When you run an HDFS replication policy on a Sentry-enabled source cluster, the replication policy copies files and tables along with their permissions. Cloudera Manager version 6.3.1 and above is required to run HDFS replication policies on a Sentry-enabled source cluster.

To perform Sentry to Ranger replication using HDFS replication policies, you must have installed Cloudera Manager version 6.3.1 and higher on the source cluster and Cloudera Manager version 7.1.1 and higher on the target cluster. Use the hdfs user to run HDFS replication policies on a source cluster that is Sentry-enabled. To use a different user account, you must configure the user account to bypass the Sentry ACLs during the replication process.
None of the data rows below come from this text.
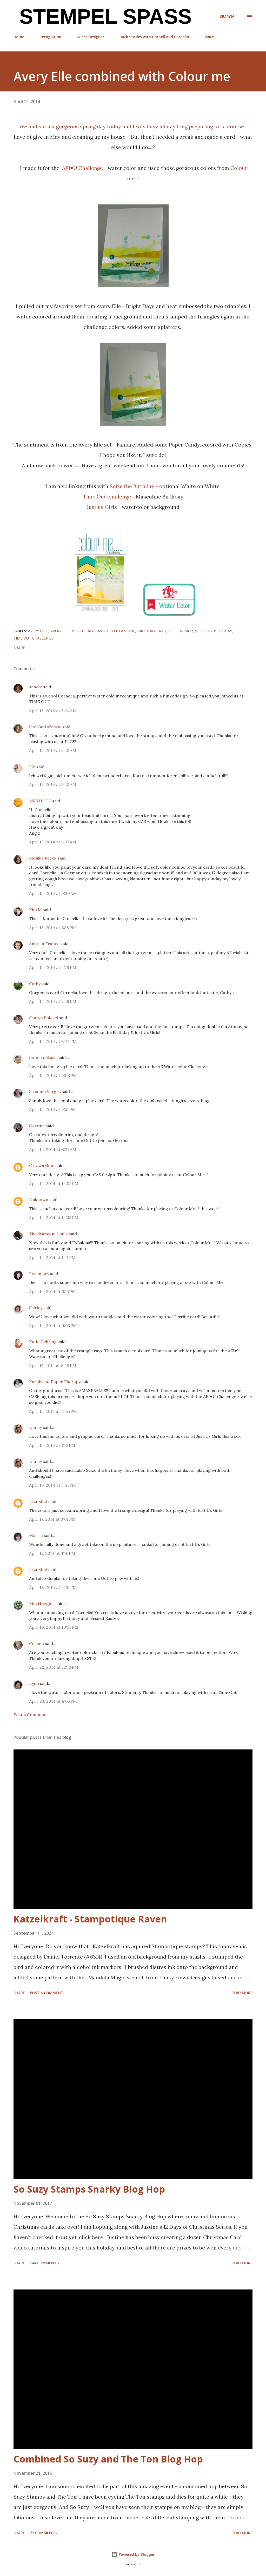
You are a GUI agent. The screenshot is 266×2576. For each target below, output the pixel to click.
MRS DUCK (40, 800)
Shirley (35, 1307)
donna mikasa (43, 1057)
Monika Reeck (42, 858)
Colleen (36, 1643)
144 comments (44, 2262)
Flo (32, 766)
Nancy (35, 1427)
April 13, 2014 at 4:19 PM (52, 967)
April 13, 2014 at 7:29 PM (52, 1001)
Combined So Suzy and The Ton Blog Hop (108, 2459)
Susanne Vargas (45, 1091)
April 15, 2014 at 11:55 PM (53, 1411)
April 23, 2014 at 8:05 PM (53, 1701)
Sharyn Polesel (43, 1017)
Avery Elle (38, 630)
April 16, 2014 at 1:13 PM (52, 1445)
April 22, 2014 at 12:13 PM (53, 1667)
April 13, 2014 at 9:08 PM (53, 1075)
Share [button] (19, 647)
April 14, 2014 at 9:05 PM (53, 1325)
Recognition (50, 36)
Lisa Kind (38, 1501)
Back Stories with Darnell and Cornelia (154, 36)
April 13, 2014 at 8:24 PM (53, 1041)
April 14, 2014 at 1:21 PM (52, 1257)
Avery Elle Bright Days (73, 630)
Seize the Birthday (132, 486)
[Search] (227, 16)
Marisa (36, 1535)
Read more (241, 1992)
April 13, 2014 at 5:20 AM (52, 750)
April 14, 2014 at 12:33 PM (53, 1217)
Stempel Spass (103, 16)
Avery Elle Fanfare (116, 630)
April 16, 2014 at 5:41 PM (52, 1485)
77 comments (43, 2532)
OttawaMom (42, 1165)
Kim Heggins (42, 1603)
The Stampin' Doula (48, 1233)
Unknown (38, 1199)
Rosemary (39, 1273)
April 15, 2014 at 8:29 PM (52, 1365)
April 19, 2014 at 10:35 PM (53, 1627)
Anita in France (44, 943)
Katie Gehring (43, 1341)
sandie (35, 686)
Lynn (34, 1683)
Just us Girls (102, 507)
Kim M (35, 909)
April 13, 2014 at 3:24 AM (53, 710)
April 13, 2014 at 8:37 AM (52, 841)
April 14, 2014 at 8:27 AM (52, 1149)
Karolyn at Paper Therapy (55, 1381)
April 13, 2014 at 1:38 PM (52, 927)
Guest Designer (90, 36)
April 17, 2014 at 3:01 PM (52, 1519)
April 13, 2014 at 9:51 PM (52, 1109)
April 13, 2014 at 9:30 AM (53, 893)
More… (210, 36)
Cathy (35, 983)
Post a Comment (30, 1714)
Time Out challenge (107, 496)
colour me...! (180, 630)
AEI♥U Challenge (82, 168)
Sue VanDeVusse (45, 726)
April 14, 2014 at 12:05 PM (53, 1183)
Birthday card (151, 630)
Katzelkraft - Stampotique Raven (90, 1919)
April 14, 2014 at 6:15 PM (52, 1291)
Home (19, 36)
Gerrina (37, 1125)
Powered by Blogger (133, 2554)
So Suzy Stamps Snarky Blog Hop (89, 2189)
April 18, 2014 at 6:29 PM (53, 1587)
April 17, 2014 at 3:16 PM (52, 1553)
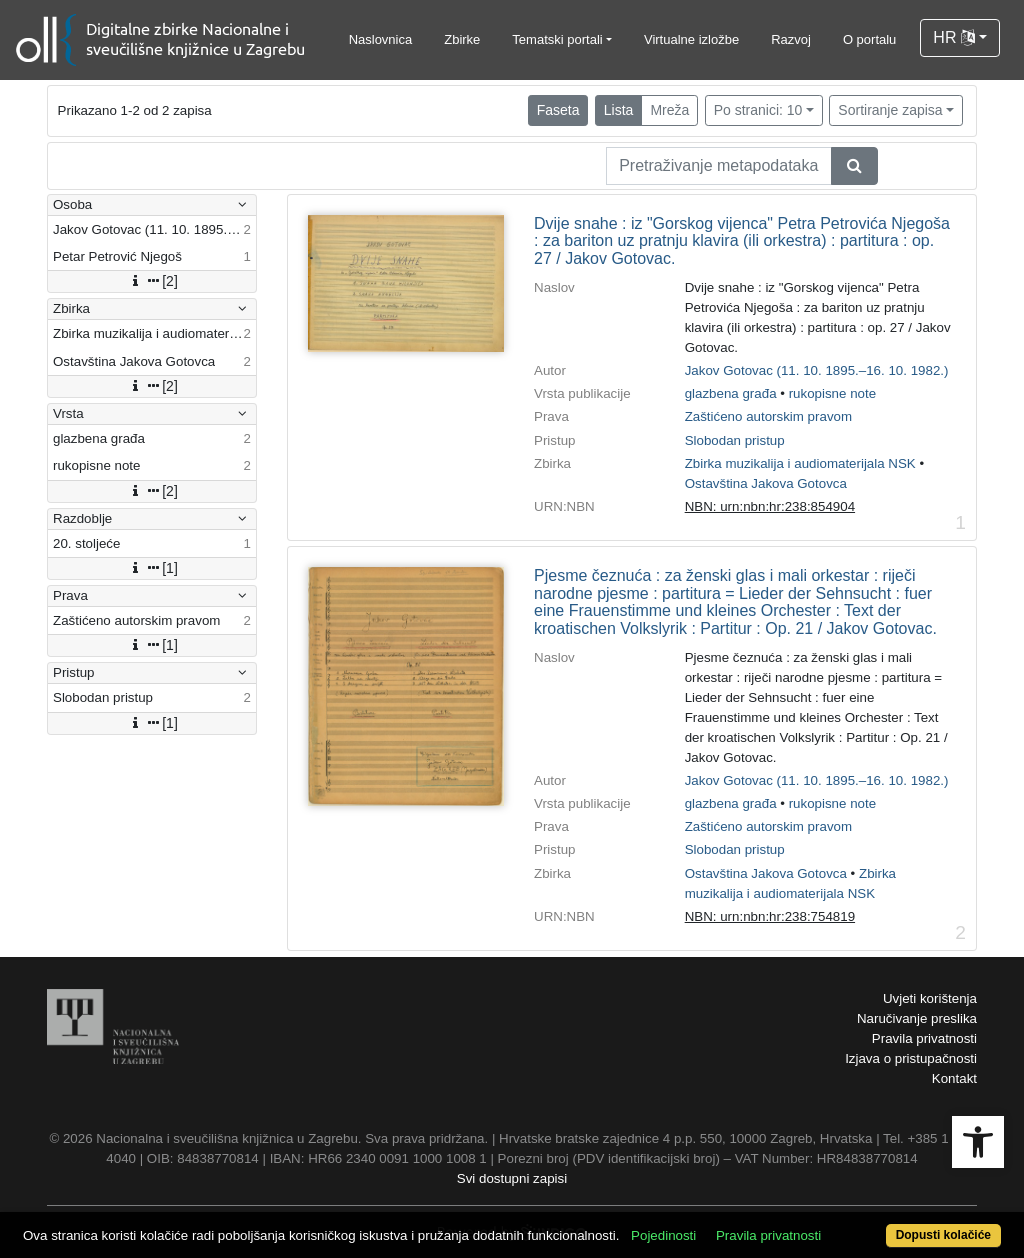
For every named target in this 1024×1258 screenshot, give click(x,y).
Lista (619, 110)
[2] (152, 281)
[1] (152, 568)
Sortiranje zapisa (890, 110)
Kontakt (954, 1078)
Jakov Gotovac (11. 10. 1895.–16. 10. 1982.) (817, 370)
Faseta (558, 110)
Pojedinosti (663, 1235)
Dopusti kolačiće (943, 1235)
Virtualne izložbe (691, 39)
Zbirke (462, 39)
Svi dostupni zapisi (512, 1178)
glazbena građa (731, 393)
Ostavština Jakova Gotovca (766, 483)
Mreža (669, 110)
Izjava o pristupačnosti (911, 1058)
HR (954, 37)
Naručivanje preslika (917, 1018)
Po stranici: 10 (758, 110)
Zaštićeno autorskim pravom (768, 416)
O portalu (869, 39)
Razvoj (791, 39)
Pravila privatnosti (924, 1038)
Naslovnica (381, 39)
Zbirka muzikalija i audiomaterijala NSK (800, 463)
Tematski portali (557, 39)
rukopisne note (832, 393)
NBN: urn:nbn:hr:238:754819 (770, 916)
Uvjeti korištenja (930, 998)
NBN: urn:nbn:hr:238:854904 (770, 506)
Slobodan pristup (735, 440)
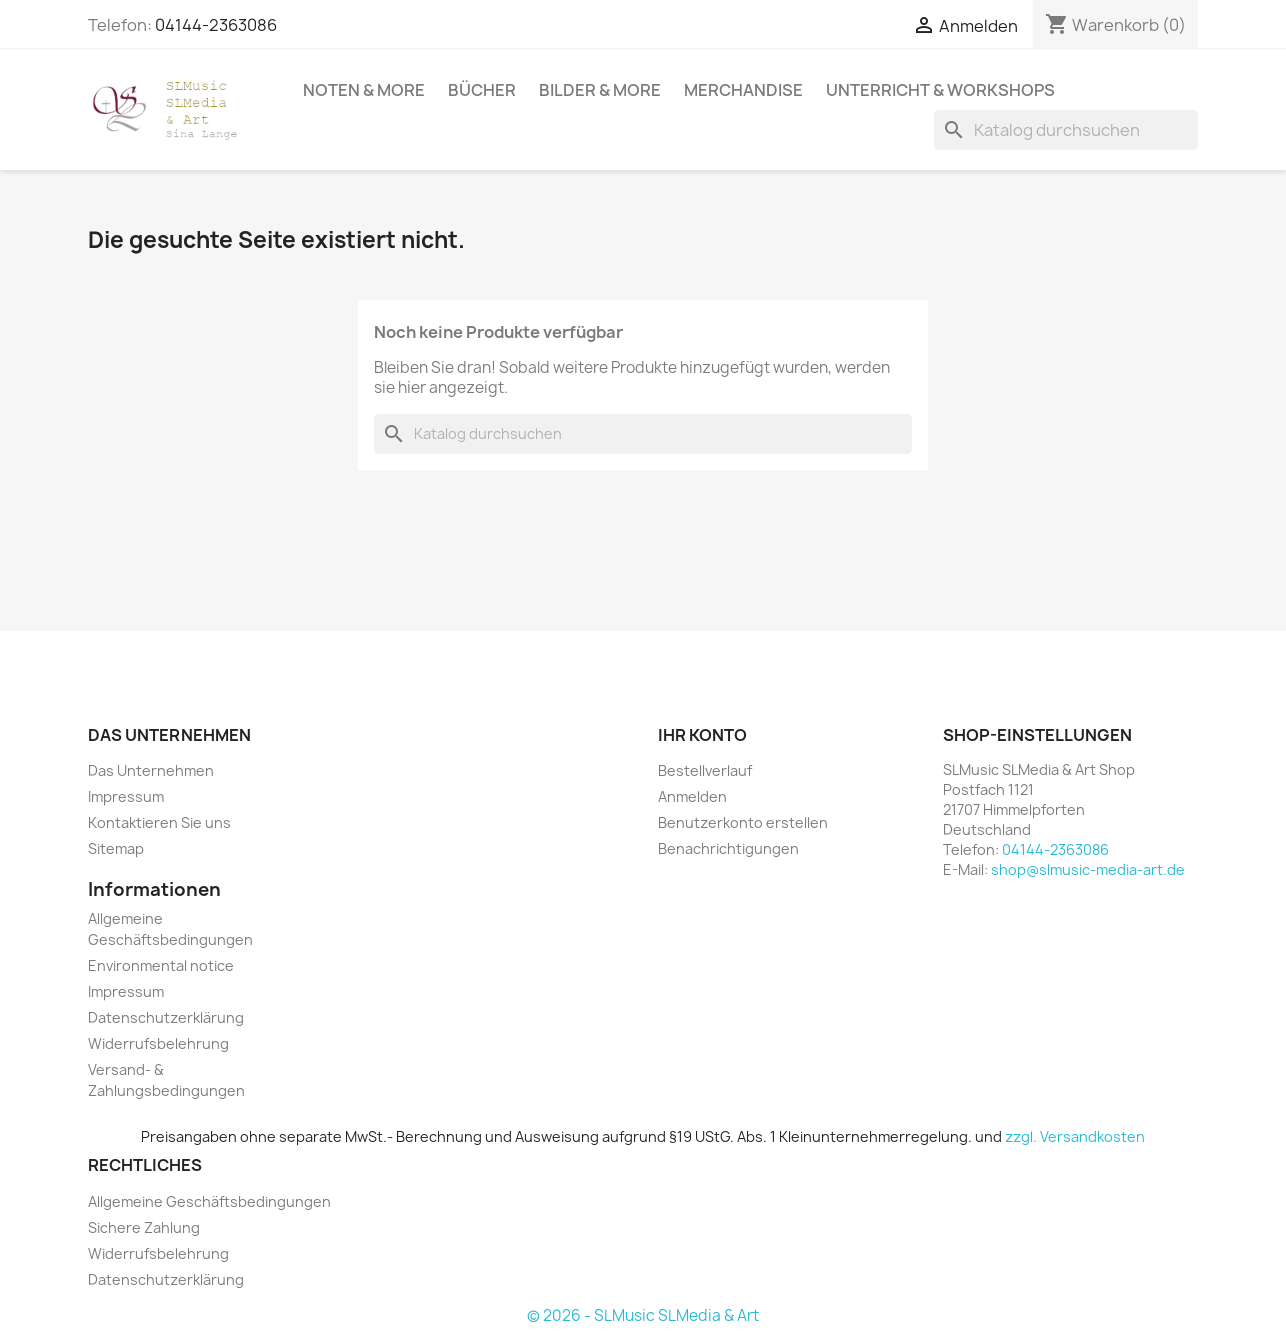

Consider the following points before you create an HDFS replication policy:
  • When Sentry is not available or when Sentry does not manage the authorization for a resource such file or directory in the source cluster, HDFS uses its internal ACLs to manage resource authorization.
  • When Sentry is enabled for the source cluster and you use the hdfs user to create the HDFS replication policy, HDFS copies the ACLs configured in Sentry for the replicated files and tables to the target cluster.
  • When Sentry is enabled and you use a different user name to run the HDFS replication policy, both Sentry ACLs and HDFS internal ACLs are copied which results in incorrect HDFS metadata in the target cluster. If the Sentry ACLs are not compatible with HDFS ACLs, the replication job fails. Create another user to bypass the Sentry ACLs during the replication process to avoid such compatibility issues.

To avoid compatibility issues between HDFS and Sentry ACLs for a non-hdfs user, you must complete the following steps:

  1. Create a user account that Replication Manager jobs can use to bypass the Sentry ACLs.
    For example, create a user named bdr-only-user.
  2. Perform the following steps on the source cluster:
    1. In the Cloudera Manager Admin Console, go to the Clusters > HDFS service > Configuration tab.
    2. Search for NameNode Advanced Configuration Snippet (Safety Valve) for hdfs-site.xml property.
    3. Enter the following property details:
      Name - Enter dfs.namenode.inode.attributes.provider.bypass.users.

      Value - Enter [***USERNAME, USERNAME@REALMNAME***], where [***USERNAME***] is the user you created in step 1 and the [***REALMNAME***] is the Kerberos realm name.

      For example, if the username is bdr-only-user on the realm elephant, enter bdr-only-user, bdr-only-user@ElephantRealm

    4. Restart the NameNode.
  3. Repeat step 2 on the destination cluster.
  4. When you create an HDFS replication policy, specify the user you created in step 1 in the Run As Username and Run on Peer as Username fields.